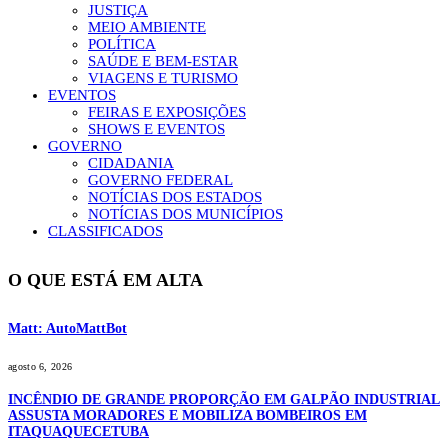
JUSTIÇA
MEIO AMBIENTE
POLÍTICA
SAÚDE E BEM-ESTAR
VIAGENS E TURISMO
EVENTOS
FEIRAS E EXPOSIÇÕES
SHOWS E EVENTOS
GOVERNO
CIDADANIA
GOVERNO FEDERAL
NOTÍCIAS DOS ESTADOS
NOTÍCIAS DOS MUNICÍPIOS
CLASSIFICADOS
O QUE ESTÁ EM ALTA
Matt: AutoMattBot
agosto 6, 2026
INCÊNDIO DE GRANDE PROPORÇÃO EM GALPÃO INDUSTRIAL
ASSUSTA MORADORES E MOBILIZA BOMBEIROS EM
ITAQUAQUECETUBA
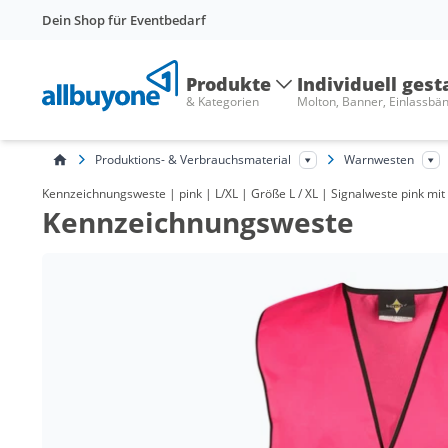
Dein Shop für Eventbedarf
Produkte
Individuell gest
& Kategorien
Molton, Banner, Einlassbä
Produktions- & Verbrauchsmaterial
Warnwesten
Kennzeichnungsweste | pink | L/XL | Größe L / XL | Signalweste pink mit
Kennzeichnungsweste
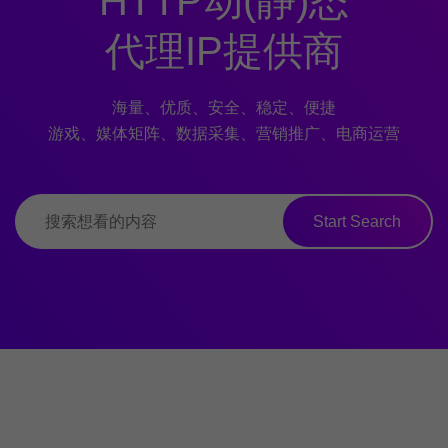
HTTP动(静)态
代理IP提供商
海量、优质、安全、稳定、便捷
游戏、媒体矩阵、数据采集、营销推广、电商运营
Start Search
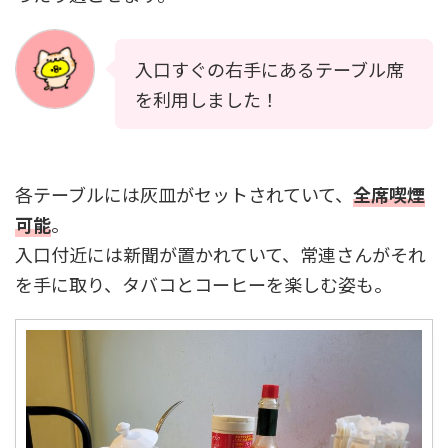
入口すぐの右手にあるテーブル席
を利用しました！
各テーブルには灰皿がセットされていて、
全席喫煙
可能
。
入口付近には新聞が置かれていて、常連さんがそれ
を手に取り、タバコとコーヒーを楽しむ姿も。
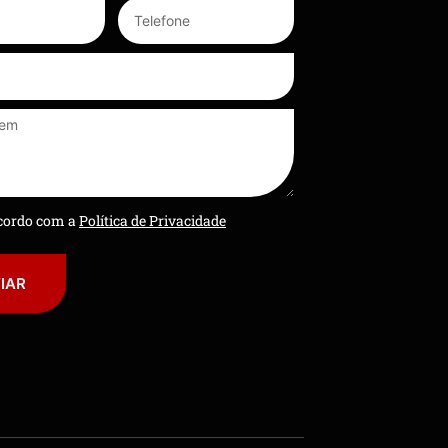
ncordo com a
Política de Privacidade
IAR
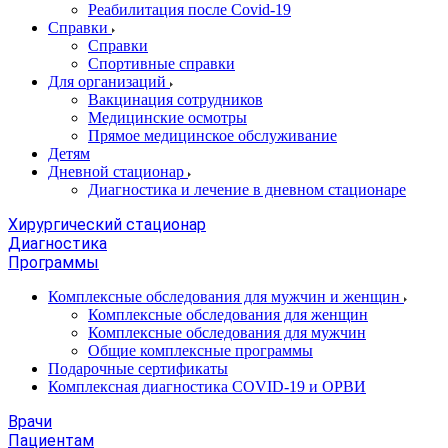
Реабилитация после Covid-19
Справки
Справки
Спортивные справки
Для организаций
Вакцинация сотрудников
Медицинские осмотры
Прямое медицинское обслуживание
Детям
Дневной стационар
Диагностика и лечение в дневном стационаре
Хирургический стационар
Диагностика
Программы
Комплексные обследования для мужчин и женщин
Комплексные обследования для женщин
Комплексные обследования для мужчин
Общие комплексные программы
Подарочные сертификаты
Комплексная диагностика COVID-19 и ОРВИ
Врачи
Пациентам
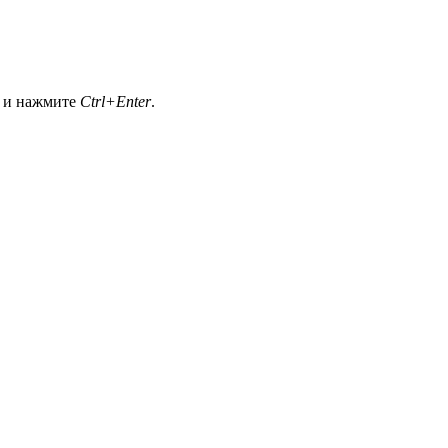
а и нажмите
Ctrl+Enter
.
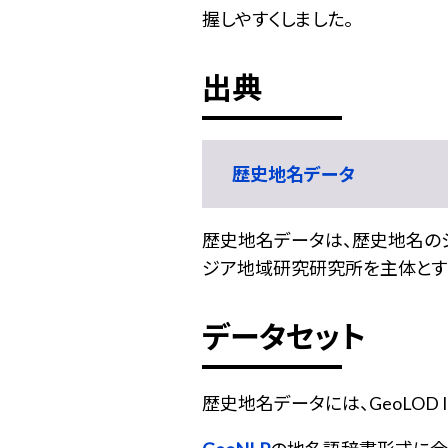
握しやすくしました。
出典
歴史地名データ
歴史地名データは、歴史地名の
ジア地域研究研究所を主体とする
データセット
歴史地名データには、GeoLOD 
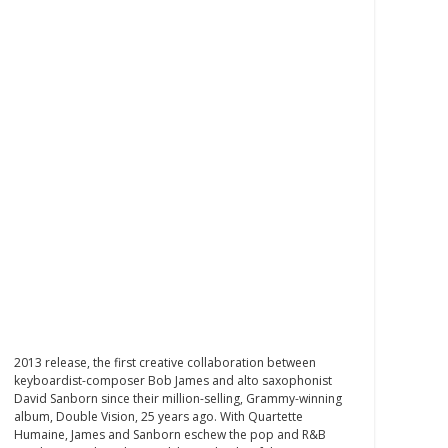
2013 release, the first creative collaboration between
keyboardist-composer Bob James and alto saxophonist
David Sanborn since their million-selling, Grammy-winning
album, Double Vision, 25 years ago. With Quartette
Humaine, James and Sanborn eschew the pop and R&B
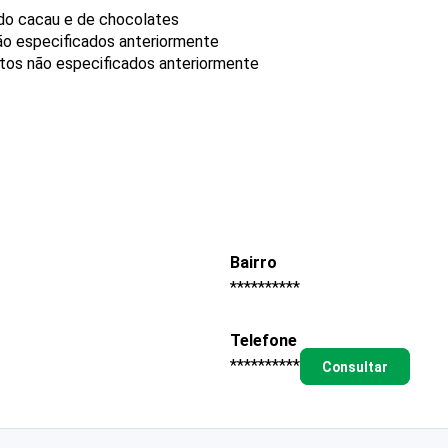
do cacau e de chocolates
ão especificados anteriormente
utos não especificados anteriormente
Bairro
**********
Telefone
**********
Consultar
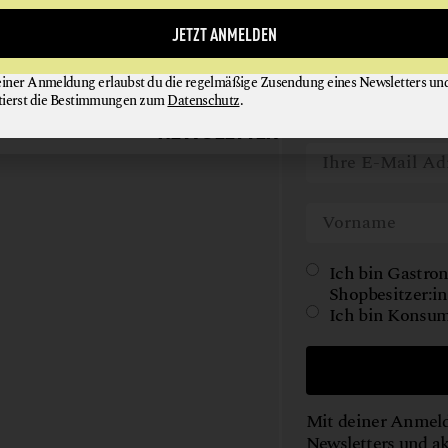
SHOYU
TEE
JETZT ANMELDEN
WILD
einer Anmeldung erlaubst du die regelmäßige Zusendung eines Newsletters un
GAUMEN HOCH
Werde jetzt Teil u
WORKSHOPS
tierst die Bestimmungen zum
Datenschutz
.
kostenlosen Newsle
NEWSLETTER
Ich bin Gastron
Shopbesitzer:in
Ich bin Konsum
Mit deiner Anmeld
Newsletters und a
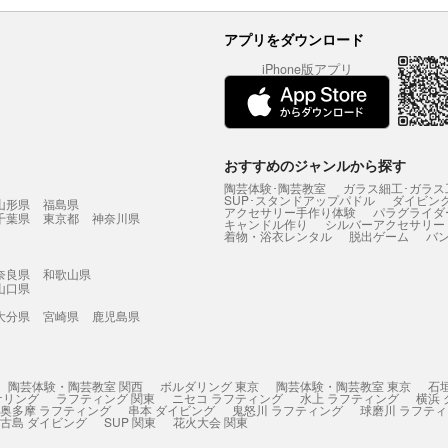
アプリをダウンロード
iPhone版アプリ
おすすめのジャンルから探す
陶芸体験･陶芸教室
ガラス細工･ガラス
SUP･スタンドアップパドル
ダイビン
山形県
福島県
アクセサリー手作り体験
パラグライダ
千葉県
東京都
神奈川県
キャンドル作り
シルバーアクセサリー
着物・浴衣レンタル
脱出ゲーム
バ
奈良県
和歌山県
山口県
大分県
宮崎県
鹿児島県
陶芸体験・陶芸教室 関西
ボルダリング 東京
陶芸体験・陶芸教室 東京
石
ケリング
ラフティング 関東
ニセコ ラフティング
水上 ラフティング
横浜
奥多摩 ラフティング
串本 ダイビング
鬼怒川 ラフティング
球磨川 ラフテ
古島 ダイビング
SUP 関東
花火大会 関東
◇ ◇ ◇
_Activity_. Return all records exactly; no pictures.

_Result of the exercise_.
JUSTIÇA
MEIO AMBIENTE
POLÍTICA
SAÚDE E BEM-ESTAR
VIAGENS E TURISMO
EVENTOS
FEIRAS E EXPOSIÇÕES
SHOWS E EVENTOS
GOVERNO
CIDADANIA
GOVERNO FEDERAL
NOTÍCIAS DOS ESTADOS
NOTÍCIAS DOS MUNICÍPIOS
CLASSIFICADOS
O QUE ESTÁ EM ALTA
Matt: AutoMattBot
agosto 6, 2026
INCÊNDIO DE GRANDE PROPORÇÃO EM GALPÃO INDUSTRIAL
ASSUSTA MORADORES E MOBILIZA BOMBEIROS EM
ITAQUAQUECETUBA
Dein Shop für Eventbedarf
Produkte
Individuell gest
& Kategorien
Molton, Banner, Einlassbä
Produktions- & Verbrauchsmaterial
Warnwesten
Kennzeichnungsweste | pink | L/XL | Größe L / XL | Signalweste pink mit
Kennzeichnungsweste
HTTP动(静)态
代理IP提供商
海量、优质、安全、稳定、便捷
游戏、媒体矩阵、数据采集、营销推广、电商运营
Start Search
入口すぐの右手にあるテーブル席
を利用しました！
各テーブルには灰皿がセットされていて、
全席喫煙
可能
。
入口付近には新聞が置かれていて、常連さんがそれ
を手に取り、タバコとコーヒーを楽しむ姿も。
ncordo com a
Política de Privacidade
IAR
Реабилитация после Covid-19
Справки
Справки
Спортивные справки
Для организаций
Вакцинация сотрудников
Медицинские осмотры
Прямое медицинское обслуживание
Детям
Дневной стационар
Диагностика и лечение в дневном стационаре
Хирургический стационар
Диагностика
Программы
Комплексные обследования для мужчин и женщин
Комплексные обследования для женщин
Комплексные обследования для мужчин
Общие комплексные программы
Подарочные сертификаты
Комплексная диагностика COVID-19 и ОРВИ
Врачи
Пациентам
а и нажмите
Ctrl+Enter
.
握しやすくしました。
出典
歴史地名データ
歴史地名データは、歴史地名の
ジア地域研究研究所を主体とする
データセット
歴史地名データには、GeoLOD 
2013 release, the first creative collaboration between
keyboardist-composer Bob James and alto saxophonist
David Sanborn since their million-selling, Grammy-winning
album, Double Vision, 25 years ago. With Quartette
Humaine, James and Sanborn eschew the pop and R&B
do cacau e de chocolates
ão especificados anteriormente
utos não especificados anteriormente
Bairro
**********
Telefone
**********
Consultar
SHOYU
TEE
JETZT ANMELDEN
WILD
einer Anmeldung erlaubst du die regelmäßige Zusendung eines Newsletters un
GAUMEN HOCH
Werde jetzt Teil u
WORKSHOPS
tierst die Bestimmungen zum
Datenschutz
.
kostenlosen Newsle
NEWSLETTER
Ich bin Gastron
Shopbesitzer:in
Ich bin Konsum
Mit deiner Anmeld
Newsletters und a
アプリをダウンロード
iPhone版アプリ
おすすめのジャンルから探す
陶芸体験･陶芸教室
ガラス細工･ガラス
SUP･スタンドアップパドル
ダイビン
山形県
福島県
アクセサリー手作り体験
パラグライダ
千葉県
東京都
神奈川県
キャンドル作り
シルバーアクセサリー
着物・浴衣レンタル
脱出ゲーム
バ
奈良県
和歌山県
山口県
大分県
宮崎県
鹿児島県
陶芸体験・陶芸教室 関西
ボルダリング 東京
陶芸体験・陶芸教室 東京
石
ケリング
ラフティング 関東
ニセコ ラフティング
水上 ラフティング
横浜
奥多摩 ラフティング
串本 ダイビング
鬼怒川 ラフティング
球磨川 ラフテ
古島 ダイビング
SUP 関東
花火大会 関東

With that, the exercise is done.